Prime London property is a safe-haven against the volatile economic climate; where inflation, foreign exchange rates and zero-rate interest are all combining to suck away the value of cash savings. Gold is arguably the ultimate safe-haven asset, and it is only when the price of gold sky-rocketing sparked fears of a bubble, that real estate in places like London really became a safe-haven favourite.
However, according to the latest report from Knight Frank, anyone who picked property over gold on the fears that the latter was at risk of a bubble has hampered their wealth-growth potential.
According to the report the average value of super-prime property – properties worth over £10 million – in London has increased by 40% since March 2009. During the same period the price of gold has risen by 89pc to $1,786 a troy ounce and in gold terms the value of a luxury London home has plunged.
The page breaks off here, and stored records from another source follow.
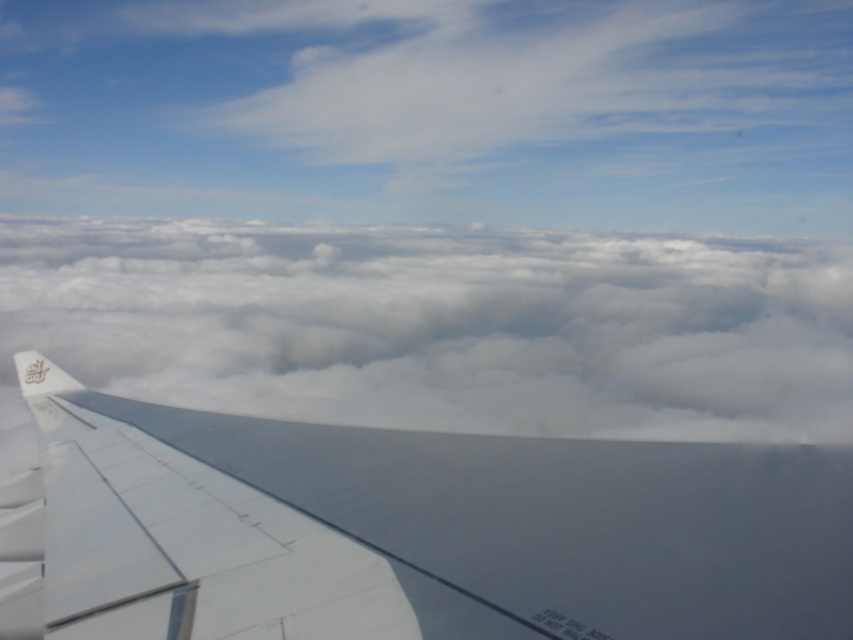 You are a flight attendant checking the wings for safety before takeoff. You notice the white matte wing at center and the white fluffy cloud at center in your line of sight. Which object is wider in your view?

The white fluffy cloud at center is wider than the white matte wing at center.

You are a passenger sitting in the airplane seat and looking out the window. You notice a specific point marked at coordinates (409,531). Based on the scene, can you determine what object or surface this point is located on?

The point at coordinates (409,531) is located on the white matte wing at center. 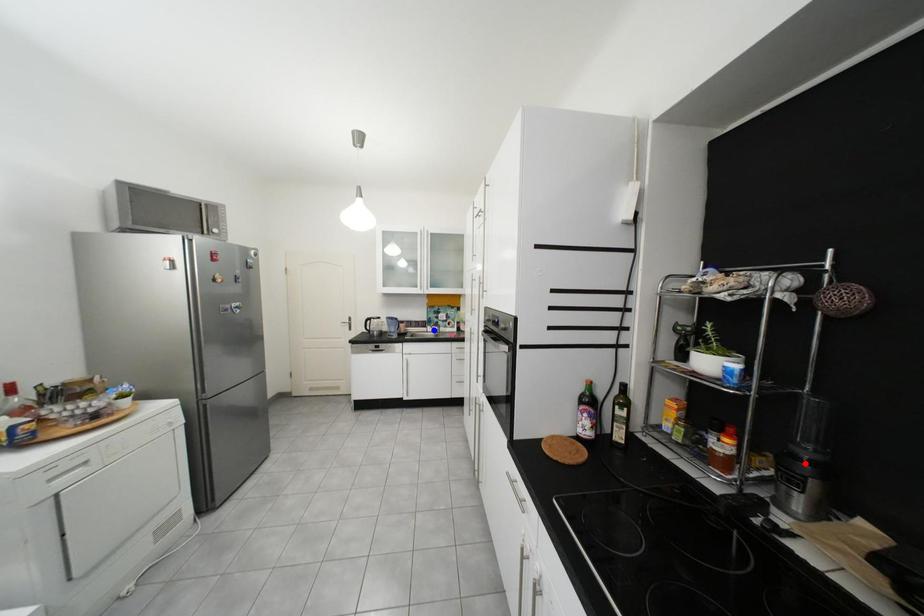 Question: Which of the two points in the image is closer to the camera?

Choices:
 (A) Blue point is closer.
 (B) Red point is closer.

Answer: (B) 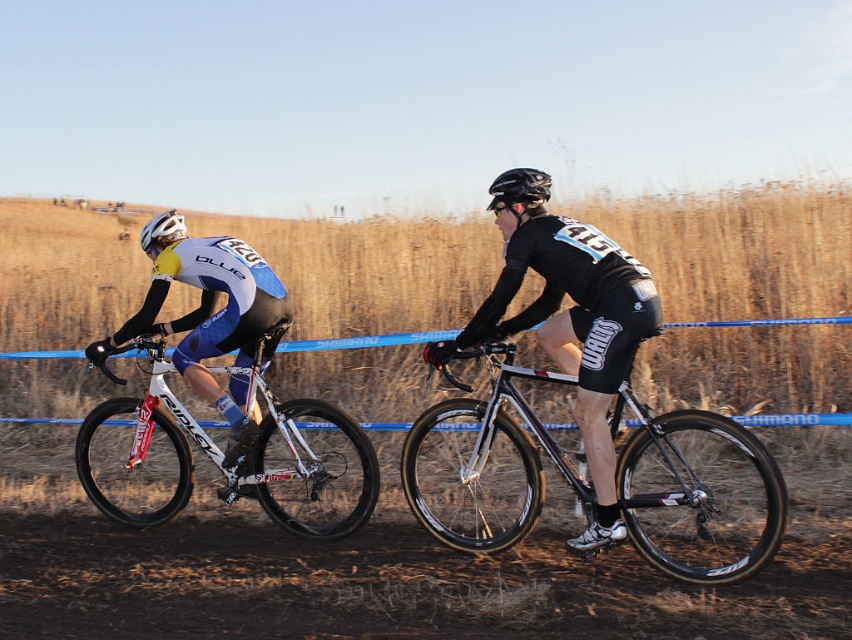 You are a spectator at the cyclocross race and want to take a photo of both the shiny black frame at center and the white glossy bicycle at left. Based on their positions, which bicycle should be placed on the right side in your photo?

The shiny black frame at center should be placed on the right side of the white glossy bicycle at left in your photo because it is positioned on the right side of the white glossy bicycle at left according to the description.

Based on the photo, you are a spectator at the cyclocross race and want to compare the bicycles of the two cyclists. Which bicycle has a shorter frame, the shiny black frame at center or the white glossy bicycle at left?

The shiny black frame at center is shorter than the white glossy bicycle at left, so the shiny black frame at center has a shorter frame.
Liam Bailey, head of Residential Research at Knight Frank, said: "In 2002 it would have taken you 24,000 ounces of gold to buy a super-prime mansion in SW1. A decade on, you would get change from 9,800 ounces."
So, on the face of it, it looks like those investors buying a prime property in London may have been better to invest in gold, but when you dig deeper it becomes less clear cut. If you widen the time-scale; the value of prime property in London has increased by 2576 per cent since 1976, while precious metal values have increased by just 802 per cent during this time.
Safe haven investors are looking to hold these assets for safety over the long term, or at least until the world gets back to normal. With the value of gold still looking like a bubble, and property having the growth and resilience proven in its historical stats, many safe-haven investors will continue to choose property over gold.